In middle school I learned about Mississippi’s past of segregation. It seemed so distant to me. It was so long ago. Sure, I believe you that it happened, but how real could it really have been? I was in denial that my home place, the birthplace of America’s music, was the perpetrator of this vehement hatred that Mrs. Ford was telling me about in my seventh grade humanities class. Slowly, with images of blacks hanging from trees as whites of all ages posed for photographs with Rebel flags, and of protesters being ripped from the ground succumbing to the power of fire hoses, I accepted our past. For the first time, I was ashamed of my Mississippi.
It was then that the sight of Mississippi’s flag was first met with discomfort and confusion.
Unfortunately, there were few circles where I could voice this concern. “It’s our heritage,” they would say.
“You cannot ignore the past,” they would say. This yearning for a new face lay dormant. I felt as though I must somehow be wrong, that I was missing a part of the puzzle. That even though it represented senseless oppression and dreadful violence in the past, its use in the present was only a romanticized remembrance of former splendor and was associated with racism by no one.
There was a time when racism was uniformly a Southern movement. Mississippi, like no other state, has fought change. Our flag manifests that resistance. It has damaged our reputation and it has hindered our progress. The Mississippi state flag lets the nation know that racial tension blooms still in Mississippi. It sends the message that ignorance is persistent and has a way of exceeding generational lines.
We have not reached a point as a society where something with such heavy connotation as the Confederate Battle Flag can be used to unanimously and harmlessly represent my Mississippi. I believe we will never reach that stage.
The Confederate Battle Flag does not represent me as a Mississippian, and I have never suffered at the hands of its wavers. It is a preposterously false understanding of the current state of our state to claim that the flag does not offend many of the citizens that it is supposed to represent. It is one thing for an individual or private establishment to wave the flag. That is their right, protected by the First Amendment. It is another thing completely for a government to risk endorsing the message that is so generally associated with the symbol.
Have the flag in museums. Have the flag in history books. Talk about it, and educate on it. This is remembrance.
But having it as the symbol for our state is not only honoring it, it is a conscious decision to let it represent us in the present. Do not remove it from history, because it is a part of history. Remove it from the present, because it is not a part of the present.
Let us rejoice in our state’s contribution to American culture.

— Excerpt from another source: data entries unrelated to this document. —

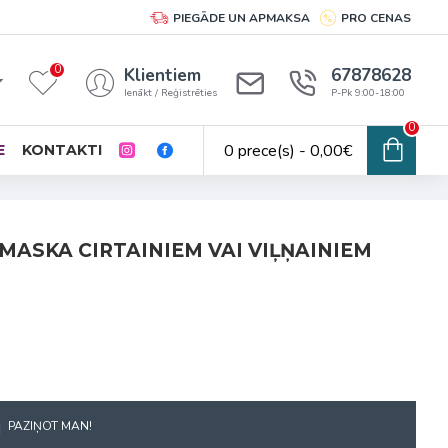
PIEGĀDE UN APMAKSA
PRO CENAS
0
Klientiem
67878628
Ienākt / Reģistrēties
P-Pk 9:00-18:00
0
0 prece(s) - 0,00€
E
KONTAKTI
MASKA CIRTAINIEM VAI VIĻŅAINIEM
PAZIŅOT MAN!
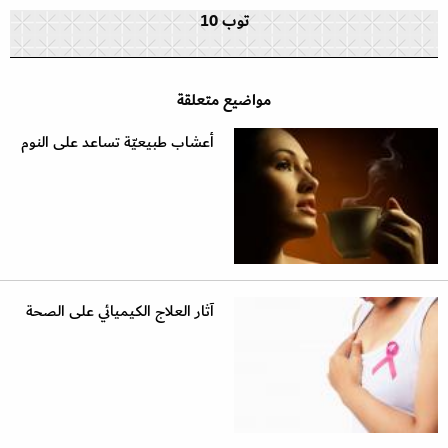
توب 10
مواضيع متعلقة
أعشاب طبيعيّة تساعد على النوم
آثار العلاج الكيميائي على الصحة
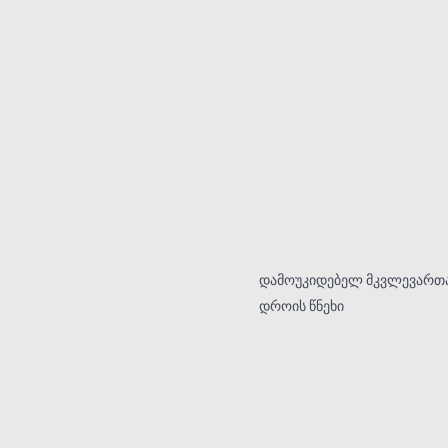
დამოუკიდებელ მკვლევართა 
დროის წნეხი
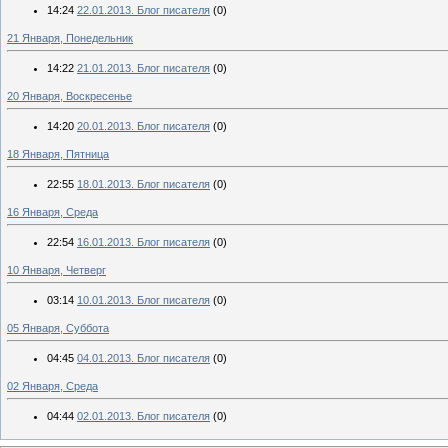
14:24
22.01.2013. Блог писателя
(0)
21 Января, Понедельник
14:22
21.01.2013. Блог писателя
(0)
20 Января, Воскресенье
14:20
20.01.2013. Блог писателя
(0)
18 Января, Пятница
22:55
18.01.2013. Блог писателя
(0)
16 Января, Среда
22:54
16.01.2013. Блог писателя
(0)
10 Января, Четверг
03:14
10.01.2013. Блог писателя
(0)
05 Января, Суббота
04:45
04.01.2013. Блог писателя
(0)
02 Января, Среда
04:44
02.01.2013. Блог писателя
(0)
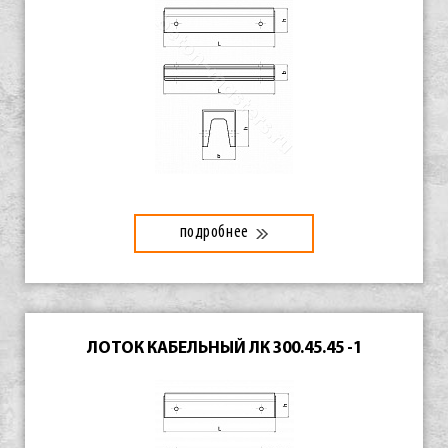
подробнее
ЛОТОК КАБЕЛЬНЫЙ ЛК 300.45.45 -1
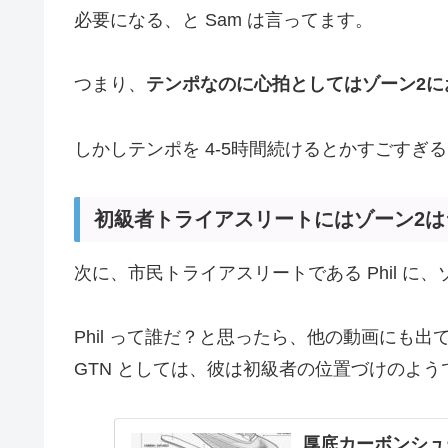
必要になる、と Sam は言ってます。
つまり、
テンポなのに心拍としてはゾーン2に
しかしテンポを 4-5時間続けるとかすごすぎ
初級者トライアスリートにはゾーン2は
次に、市民トライアスリートである Phil に
Phil って誰だ？と思ったら、他の動画にも
GTN としては、彼は初級者の位置づけのよう
厚底カーボンシュ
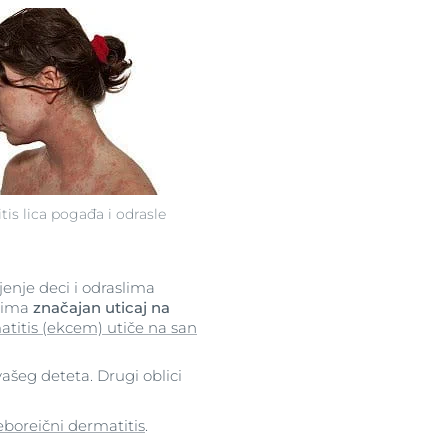
tis lica pogađa i odrasle
ljenje deci i odraslima
a ima
značajan uticaj na
atitis (ekcem) utiče na san
 vašeg deteta. Drugi oblici
eboreični dermatitis
.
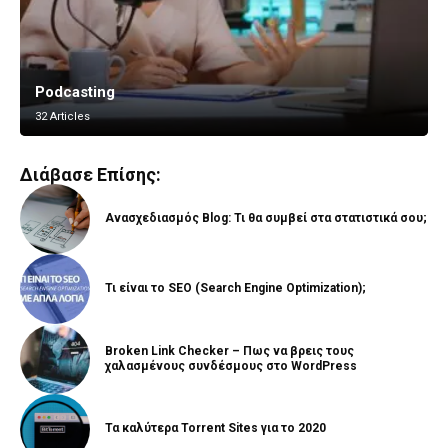
Podcasting
Vlogging
32 Articles
8 Articles
Διάβασε Επίσης:
Ανασχεδιασμός Blog: Τι θα συμβεί στα στατιστικά σου;
Τι είναι το SEO (Search Engine Optimization);
Broken Link Checker – Πως να βρεις τους
χαλασμένους συνδέσμους στο WordPress
Τα καλύτερα Torrent Sites για το 2020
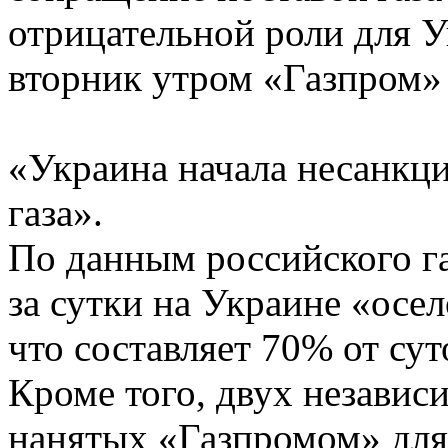
отрицательной роли для У
вторник утром «Газпром»
«Украина начала несанкц
газа».
По данным российского га
за сутки на Украине «осел
что составляет 70% от су
Кроме того, двух независ
нанятых «Газпромом» для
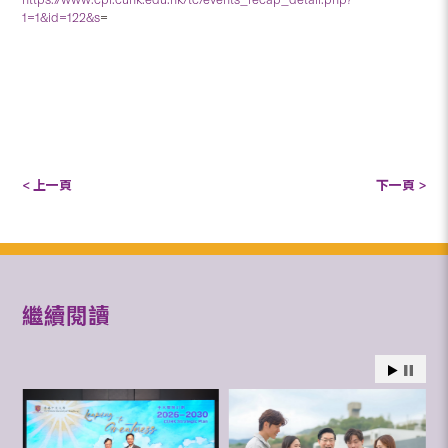
1=1&id=122&s
=
< 上一頁
下一頁 >
繼續閱讀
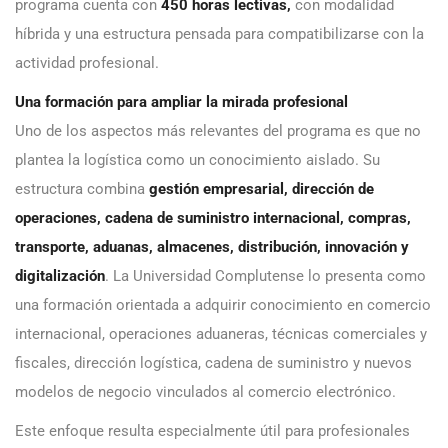
programa cuenta con
450 horas lectivas,
con modalidad
híbrida y una estructura pensada para compatibilizarse con la
actividad profesional.
Una formación para ampliar la mirada profesional
Uno de los aspectos más relevantes del programa es que no
plantea la logística como un conocimiento aislado. Su
estructura combina
gestión empresarial, dirección de
operaciones, cadena de suministro internacional, compras,
transporte, aduanas, almacenes, distribución, innovación y
digitalización
. La Universidad Complutense lo presenta como
una formación orientada a adquirir conocimiento en comercio
internacional, operaciones aduaneras, técnicas comerciales y
fiscales, dirección logística, cadena de suministro y nuevos
modelos de negocio vinculados al comercio electrónico.
Este enfoque resulta especialmente útil para profesionales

All of America mourned the loss of B.B. King, and every American understands what Elvis gave the world.
I refuse to stand idly by as such a shameful piece of Mississippi’s vibrant past and bold culture overshadows our accomplishments as it flies over our capital and before the rest of the country. Let us show the nation that our government does not favor one demographic over another and that our state is a place where all peoples can feel proud of the flag over their heads. Let the rest of the nation hear our great music. Don’t let stubbornness and pettiness drown out our song. The world is listening.
Reid Haynie is a senior history and political science major from Jackson.